== What needs to be done ==
Leave every image behind and restate the data word for word.

=======

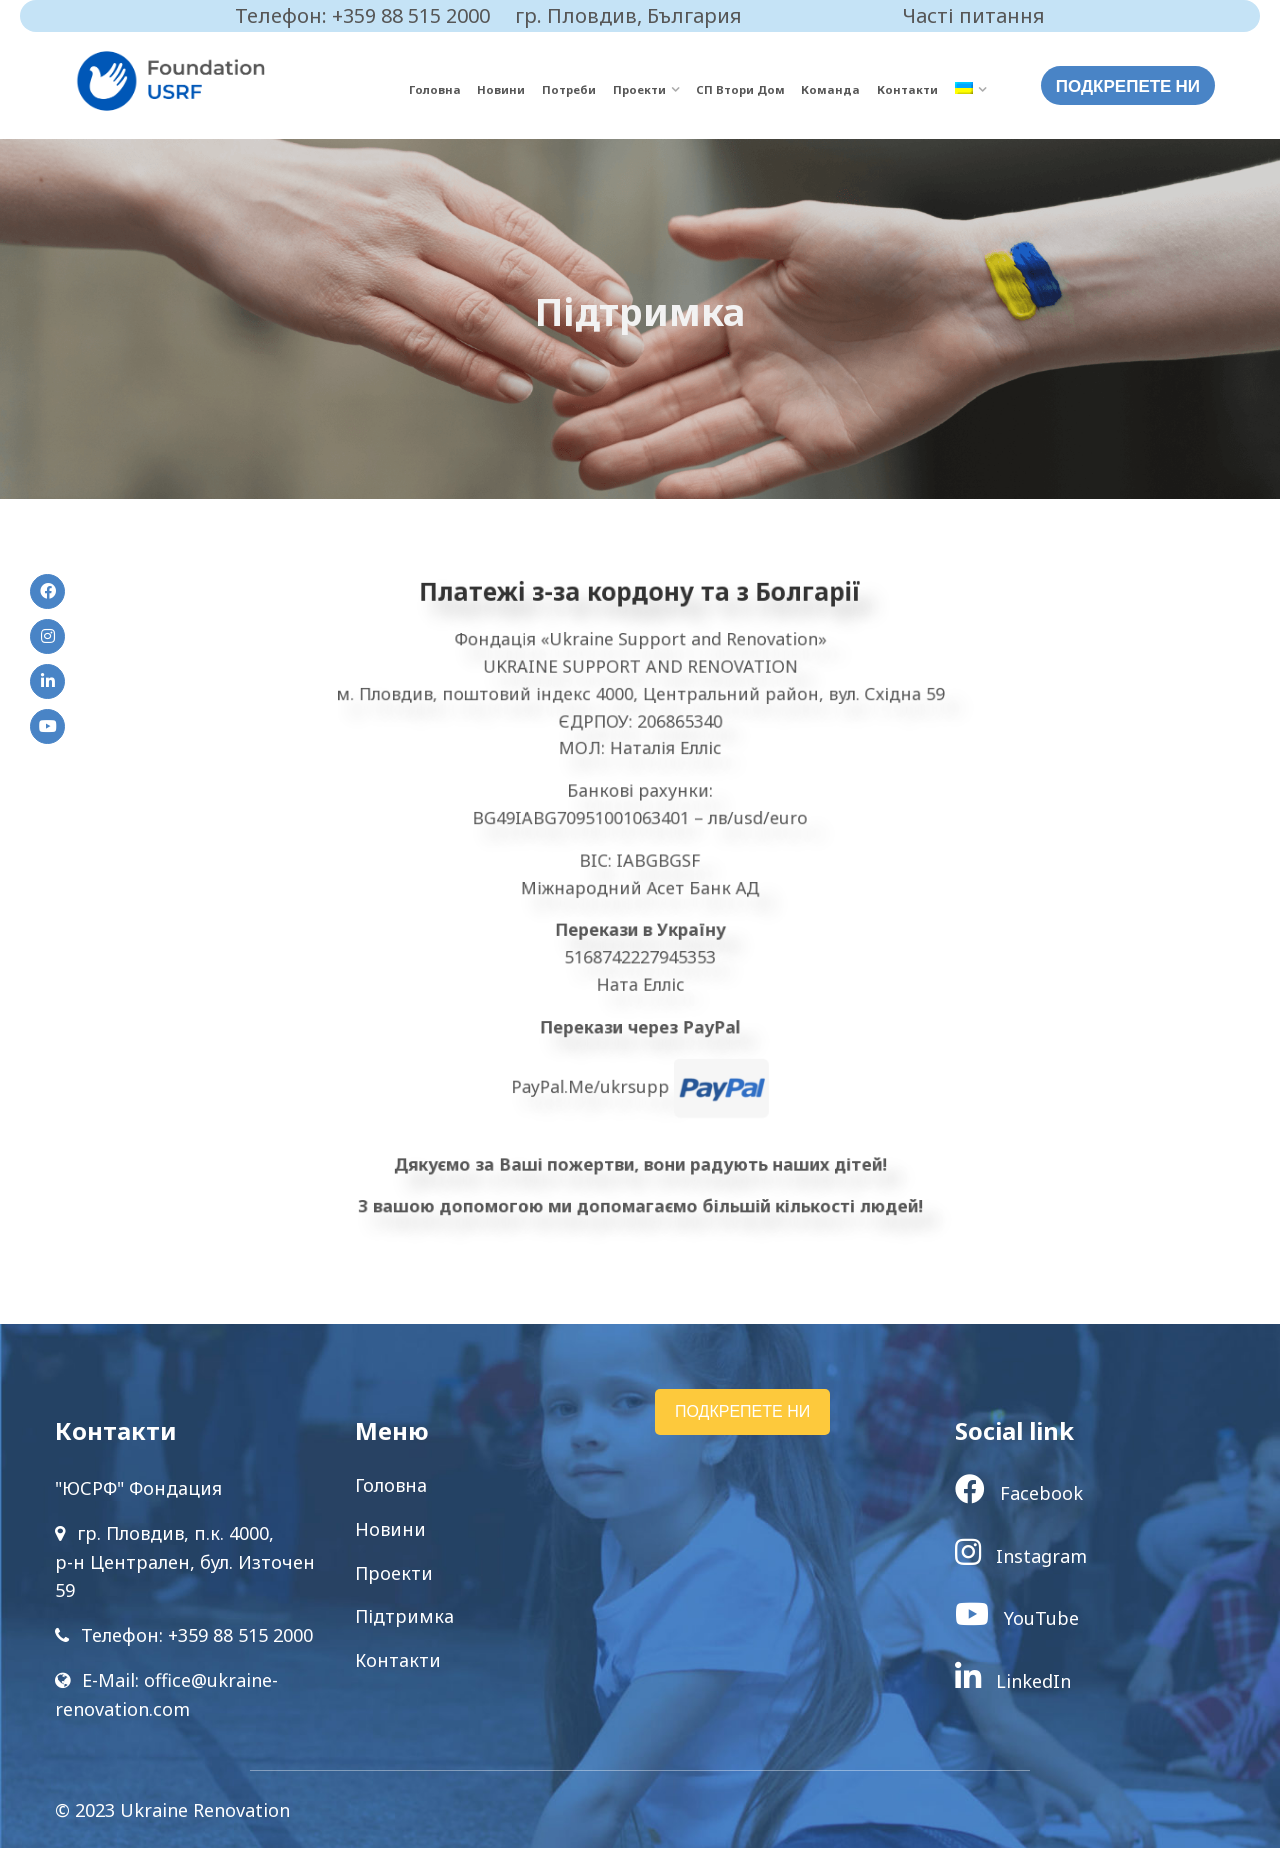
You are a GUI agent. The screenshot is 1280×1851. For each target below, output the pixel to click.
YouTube (1017, 1621)
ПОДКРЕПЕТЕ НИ (1128, 86)
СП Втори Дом (761, 90)
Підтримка (404, 1619)
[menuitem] (970, 90)
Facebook (1019, 1496)
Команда (843, 90)
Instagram (1021, 1558)
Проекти (668, 90)
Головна (483, 90)
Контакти (912, 90)
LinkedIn (1013, 1684)
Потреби (603, 90)
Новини (542, 90)
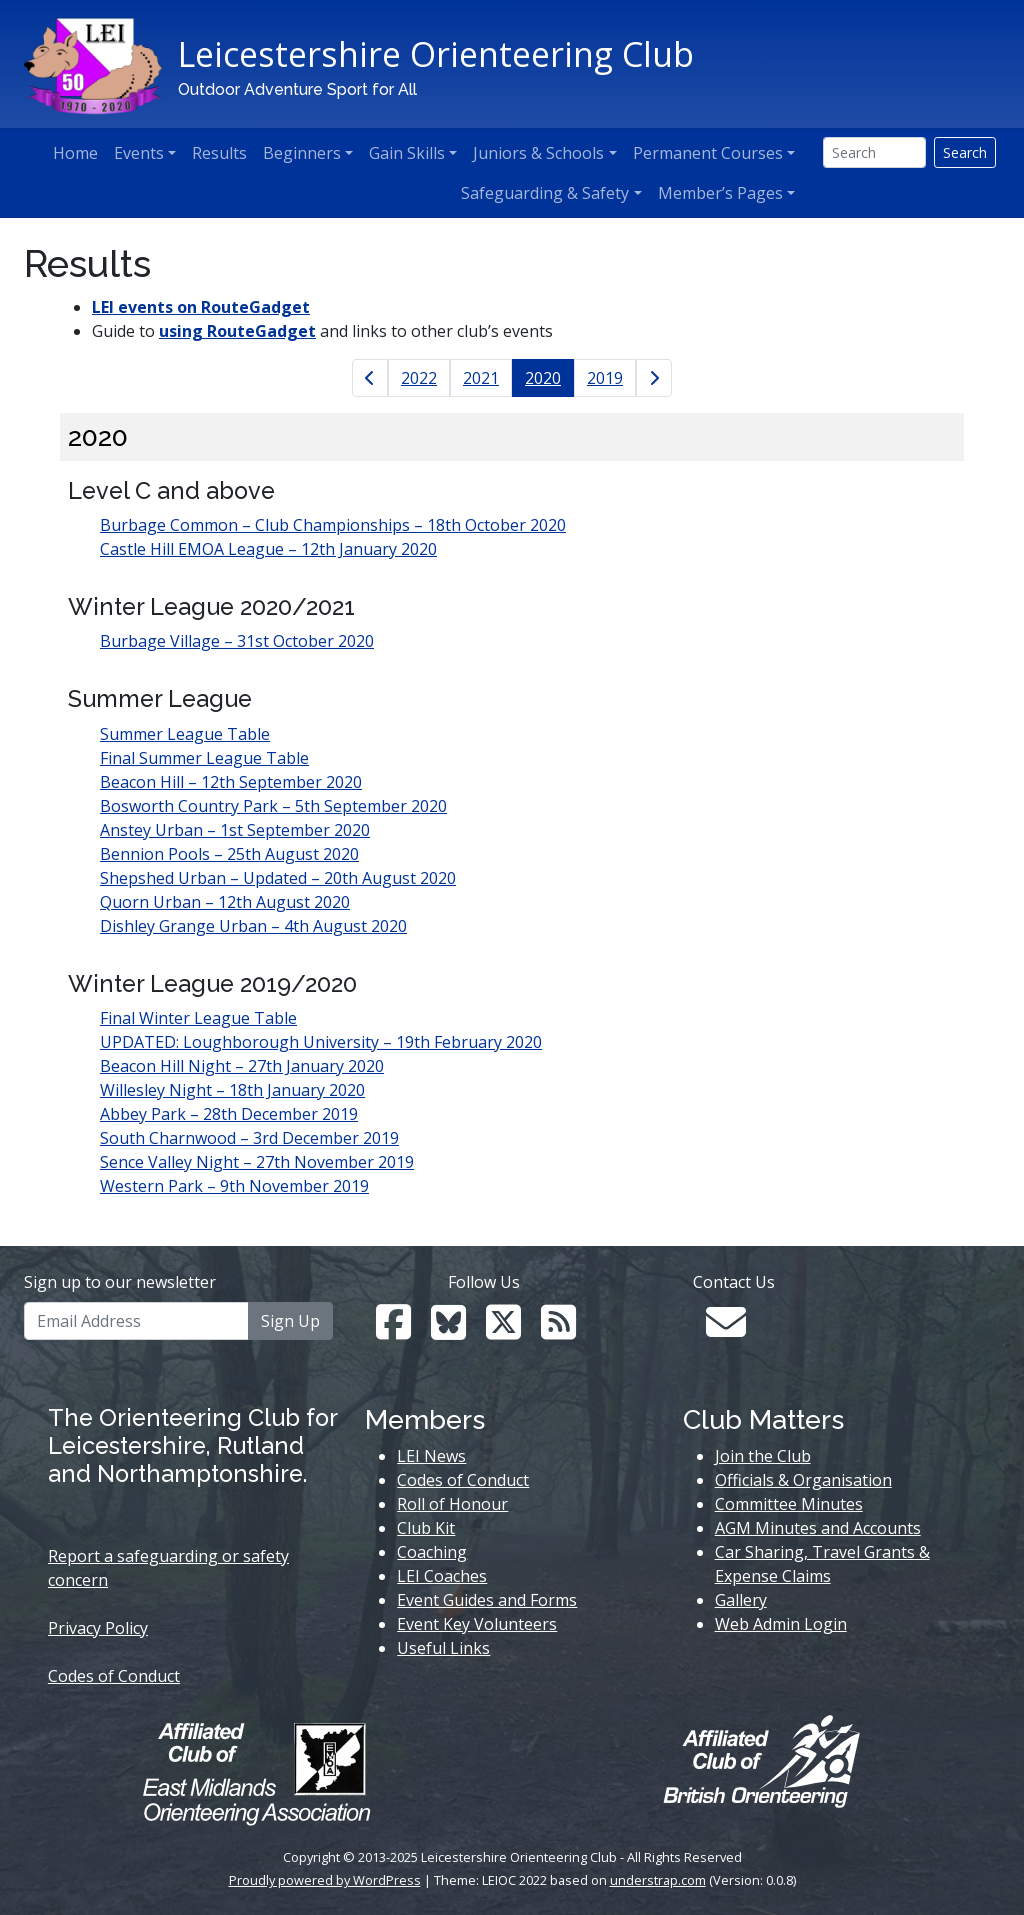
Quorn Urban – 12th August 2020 (225, 902)
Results (219, 153)
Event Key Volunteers (477, 1624)
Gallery (741, 1600)
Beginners (302, 153)
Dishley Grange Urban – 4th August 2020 (253, 926)
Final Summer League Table (204, 758)
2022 (419, 378)
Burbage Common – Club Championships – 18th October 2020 (333, 525)
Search (965, 152)
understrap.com (658, 1880)
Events (139, 153)
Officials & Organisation (803, 1480)
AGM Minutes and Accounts (818, 1528)
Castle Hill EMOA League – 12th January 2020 (268, 549)
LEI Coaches (442, 1576)
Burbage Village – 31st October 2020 (237, 641)
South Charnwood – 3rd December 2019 (249, 1138)
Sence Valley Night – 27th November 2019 (257, 1162)
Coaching (432, 1552)
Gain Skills (407, 153)
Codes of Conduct (114, 1676)
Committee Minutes (789, 1504)
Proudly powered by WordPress (325, 1880)
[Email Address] (136, 1321)
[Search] (874, 152)
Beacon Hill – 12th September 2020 (231, 782)
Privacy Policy (98, 1628)
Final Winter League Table (198, 1018)
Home (75, 153)
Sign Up (290, 1321)
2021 (481, 378)
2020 (543, 378)
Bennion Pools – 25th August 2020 (229, 854)
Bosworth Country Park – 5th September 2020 (273, 806)
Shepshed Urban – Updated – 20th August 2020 (278, 878)
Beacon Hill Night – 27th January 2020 (242, 1066)
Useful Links (443, 1648)
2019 (605, 378)
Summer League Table (185, 734)
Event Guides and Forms (487, 1600)
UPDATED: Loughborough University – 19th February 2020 (321, 1042)
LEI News (431, 1456)
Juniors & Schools (538, 153)
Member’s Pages (720, 193)
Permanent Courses (708, 153)
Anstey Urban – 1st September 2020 (235, 830)
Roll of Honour (452, 1504)
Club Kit (426, 1528)
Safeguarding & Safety (545, 193)
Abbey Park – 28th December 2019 (229, 1114)
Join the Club (763, 1456)
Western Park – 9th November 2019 (234, 1186)
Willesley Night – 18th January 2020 (232, 1090)
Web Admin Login (781, 1624)
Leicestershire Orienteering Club (436, 54)
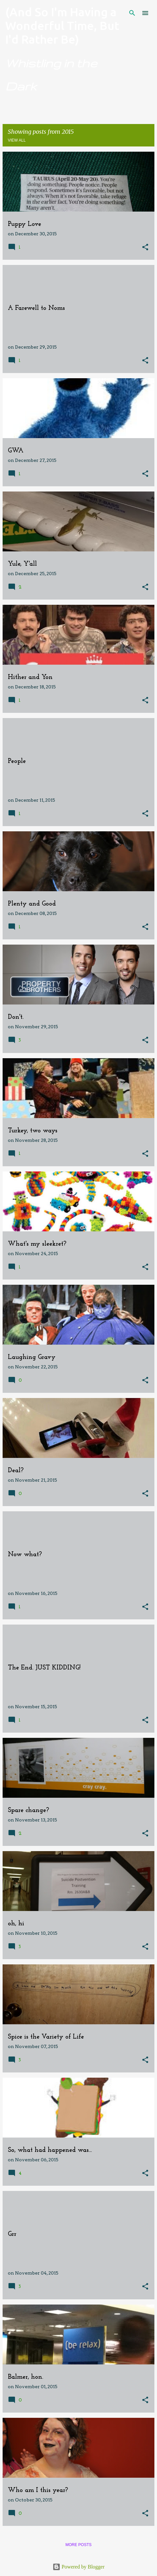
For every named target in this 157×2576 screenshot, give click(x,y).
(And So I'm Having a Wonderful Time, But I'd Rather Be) (62, 25)
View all (17, 140)
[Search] (132, 13)
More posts (78, 2544)
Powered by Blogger (79, 2566)
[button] (145, 247)
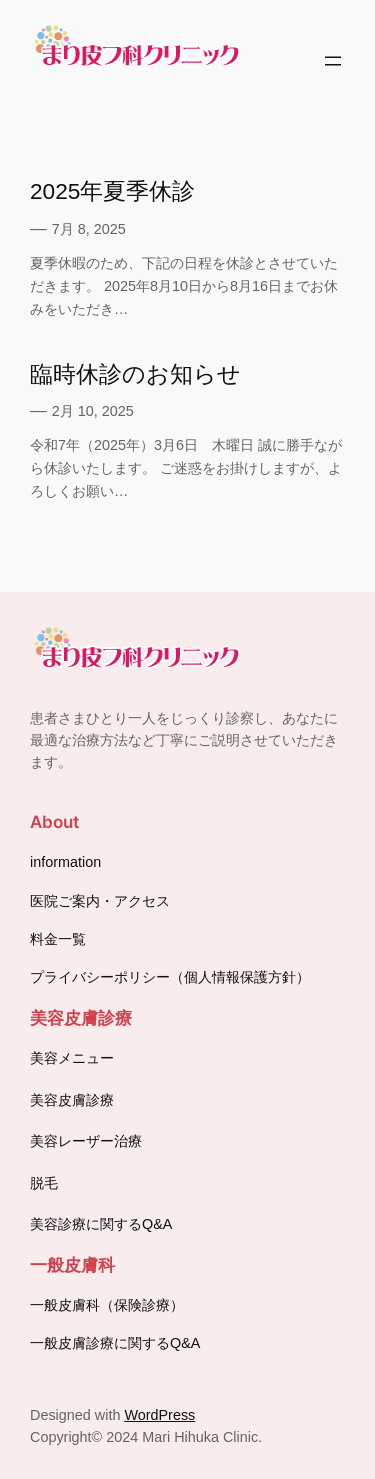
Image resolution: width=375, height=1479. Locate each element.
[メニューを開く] (333, 61)
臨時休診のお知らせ (135, 374)
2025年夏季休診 (112, 191)
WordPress (159, 1415)
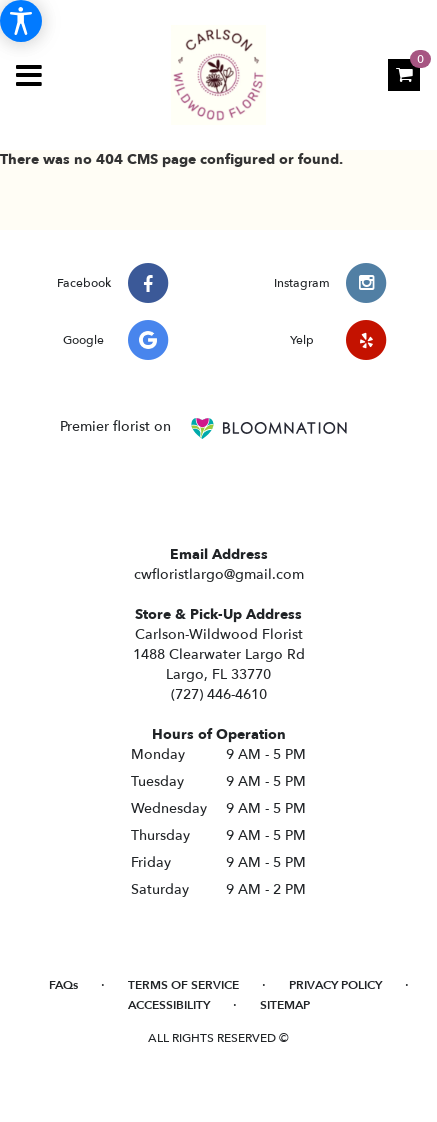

=======

== Solution to this exercise ==
You are a GUI agent. The screenshot is 1280×1851. For each target below, output the pixel to click.
YouTube (1017, 1621)
ПОДКРЕПЕТЕ НИ (1128, 86)
СП Втори Дом (761, 90)
Підтримка (404, 1619)
[menuitem] (970, 90)
Facebook (1019, 1496)
Команда (843, 90)
Instagram (1021, 1558)
Проекти (668, 90)
Головна (483, 90)
Контакти (912, 90)
LinkedIn (1013, 1684)
Потреби (603, 90)
Новини (542, 90)
Quorn Urban – 12th August 2020 (225, 902)
Results (219, 153)
Event Key Volunteers (477, 1624)
Gallery (741, 1600)
Beginners (302, 153)
Dishley Grange Urban – 4th August 2020 (253, 926)
Final Summer League Table (204, 758)
2022 (419, 378)
Burbage Common – Club Championships – 18th October 2020 (333, 525)
Search (965, 152)
understrap.com (658, 1880)
Events (139, 153)
Officials & Organisation (803, 1480)
AGM Minutes and Accounts (818, 1528)
Castle Hill EMOA League – 12th January 2020 (268, 549)
LEI Coaches (442, 1576)
Burbage Village – 31st October 2020 (237, 641)
South Charnwood – 3rd December 2019 (249, 1138)
Sence Valley Night – 27th November 2019 (257, 1162)
Coaching (432, 1552)
Gain Skills (407, 153)
Codes of Conduct (114, 1676)
Committee Minutes (789, 1504)
Proudly powered by WordPress (325, 1880)
[Email Address] (136, 1321)
[Search] (874, 152)
Beacon Hill – 12th September 2020 (231, 782)
Privacy Policy (98, 1628)
Final Winter League Table (198, 1018)
Home (75, 153)
Sign Up (290, 1321)
2021 (481, 378)
2020 (543, 378)
Bennion Pools – 25th August 2020 (229, 854)
Bosworth Country Park – 5th September 2020 (273, 806)
Shepshed Urban – Updated – 20th August 2020 (278, 878)
Beacon Hill Night – 27th January 2020 (242, 1066)
Useful Links (443, 1648)
2019 (605, 378)
Summer League Table (185, 734)
Event Guides and Forms (487, 1600)
UPDATED: Loughborough University – 19th February 2020 (321, 1042)
LEI News (431, 1456)
Juniors & Schools (538, 153)
Member’s Pages (720, 193)
Permanent Courses (708, 153)
Anstey Urban – 1st September 2020 (235, 830)
Roll of Honour (452, 1504)
Club Kit (426, 1528)
Safeguarding & Safety (545, 193)
Abbey Park – 28th December 2019 (229, 1114)
Join the Club (763, 1456)
Western Park – 9th November 2019 (234, 1186)
Willesley Night – 18th January 2020 (232, 1090)
Web Admin Login (781, 1624)
Leicestershire Orienteering Club (436, 54)
For every named target in this 157×2576 screenshot, give click(x,y).
(And So I'm Having a Wonderful Time, But I'd Rather Be) (62, 25)
View all (17, 140)
[Search] (132, 13)
More posts (78, 2544)
Powered by Blogger (79, 2566)
[button] (145, 247)
Image resolution: width=375, height=1479. Locate each element.
[メニューを開く] (333, 61)
臨時休診のお知らせ (135, 374)
2025年夏季休診 (112, 191)
WordPress (159, 1415)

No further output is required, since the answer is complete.